If your game does not currently expose seed values, consider adding a debug overlay or a field in the bug report form that displays the current seed. For procedurally generated levels, also log the generation parameters (difficulty setting, biome type, player level at generation time) so the developer can recreate the same level without needing the exact seed.
Input Replay for Complex Scenarios
Some bugs are triggered by a specific sequence of inputs that is difficult to describe in text. Fighting game combos, precise movement sequences, or rapid menu navigation can all trigger edge cases that are nearly impossible to reproduce from written steps alone. Input replay systems solve this problem by recording every input event with its timestamp and allowing exact playback.
An input replay recording captures every key press, mouse movement, and controller input at the frame level. When a developer loads the recording, the game plays back the exact same inputs and ideally produces the exact same result. This is the gold standard for bug reproduction because it eliminates all human variability from the process.
Building a full input replay system is a significant engineering investment, but even a simplified version that records just the key inputs (button presses and their frame numbers, without analog stick positions) can be useful for many types of bugs. Some engines and frameworks provide replay recording as a built-in feature; check your engine’s documentation before building one from scratch.
“We added a ten-second input replay buffer that saves automatically with every bug report. The number of cannot-reproduce closures dropped by 60 percent in the first month. Turns out, most of our hard-to-reproduce bugs were just hard to describe.”
Handling Intermittent Bugs
Not every bug can be reproduced on demand. Intermittent bugs — those that occur sometimes but not always under the same conditions — require a different reporting approach. Instead of providing exact steps, focus on providing probability and conditions.
Report the frequency: “This occurs approximately 1 in 5 attempts.” Report the conditions you tested under: “I tested in the cave area with 10+ enemies spawned, at 30 FPS on a GTX 1060.” Report any patterns you noticed: “It seems to happen more often when there are many particle effects active.” And report the total attempts: “I tried 20 times and saw the bug 4 times.”
This information helps the developer estimate how much testing time they need to allocate for reproduction and gives them clues about the underlying cause. A bug that correlates with high entity counts suggests a race condition or memory issue. A bug that correlates with low frame rate suggests a timing-dependent code path.
Related Issues
For the mechanics of writing clear reproduction steps, see how to write good bug reports for game development.

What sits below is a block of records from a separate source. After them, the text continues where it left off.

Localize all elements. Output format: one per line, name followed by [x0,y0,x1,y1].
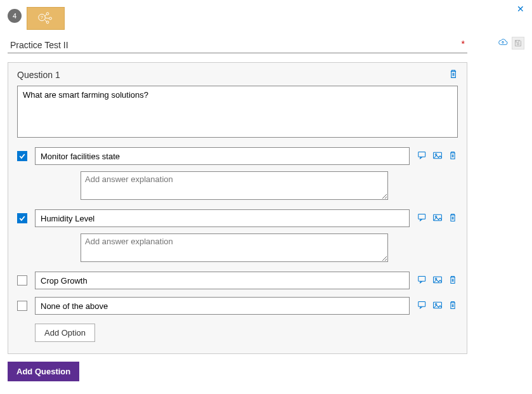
cloud-upload-icon[interactable] [498,38,508,49]
svg-rect-14 [418,276,425,281]
required-marker: * [462,39,467,49]
option-row [17,297,458,315]
explanation-icon[interactable] [417,213,427,224]
image-icon[interactable] [432,275,443,286]
image-icon[interactable] [432,213,443,224]
svg-line-7 [45,20,47,22]
explanation-input[interactable] [81,233,388,262]
explanation-wrap [81,233,458,264]
close-icon[interactable]: ✕ [517,4,524,14]
add-option-button[interactable]: Add Option [35,324,95,342]
option-checkbox[interactable] [17,151,27,161]
delete-option-icon[interactable] [448,151,458,162]
svg-point-13 [435,216,436,217]
delete-option-icon[interactable] [448,301,458,312]
add-question-button[interactable]: Add Question [8,362,79,381]
delete-option-icon[interactable] [448,213,458,224]
step-number-badge: 4 [8,9,22,23]
option-text-input[interactable] [35,272,410,289]
save-area [498,37,524,49]
delete-option-icon[interactable] [448,275,458,286]
editor-wrap: Practice Test II * [8,39,467,53]
svg-line-5 [45,14,47,16]
assessment-title[interactable]: Practice Test II [8,39,462,51]
svg-point-2 [46,13,49,15]
explanation-input[interactable] [81,171,388,200]
svg-line-6 [45,18,49,18]
option-text-input[interactable] [35,209,410,227]
image-icon[interactable] [432,151,443,162]
svg-point-19 [435,303,436,305]
svg-point-16 [435,278,436,279]
delete-question-icon[interactable] [449,69,458,81]
svg-rect-17 [418,301,425,306]
question-header: Question 1 [17,70,60,80]
explanation-icon[interactable] [417,275,427,286]
option-row [17,209,458,227]
topbar: 4 ? [8,5,524,30]
svg-rect-8 [418,152,425,157]
option-checkbox[interactable] [17,213,27,223]
explanation-wrap [81,171,458,202]
image-icon[interactable] [432,301,443,312]
explanation-icon[interactable] [417,151,427,162]
question-text-input[interactable] [17,86,458,138]
svg-text:?: ? [41,15,43,20]
question-panel: Question 1 Add Option [8,62,467,354]
option-checkbox[interactable] [17,301,27,311]
option-row [17,147,458,165]
svg-rect-11 [418,214,425,219]
option-row [17,272,458,289]
option-checkbox[interactable] [17,275,27,286]
option-text-input[interactable] [35,147,410,165]
svg-point-10 [435,154,436,155]
svg-point-3 [49,17,52,20]
explanation-icon[interactable] [417,301,427,312]
svg-point-4 [46,21,49,23]
save-button[interactable] [512,37,524,49]
title-row: Practice Test II * [8,39,467,53]
assessment-type-icon[interactable]: ? [27,7,65,30]
option-text-input[interactable] [35,297,410,315]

If you are dealing with bugs you cannot reproduce at all, our guide on remote debugging game issues you cannot reproduce covers techniques for investigating from logs and telemetry. For playtester-focused guidance, read bug reporting etiquette for game playtesters.
Before submitting a bug report, try to reproduce the bug yourself one more time following only the steps you wrote down. If you cannot reproduce it from your own instructions, the developer will not be able to either.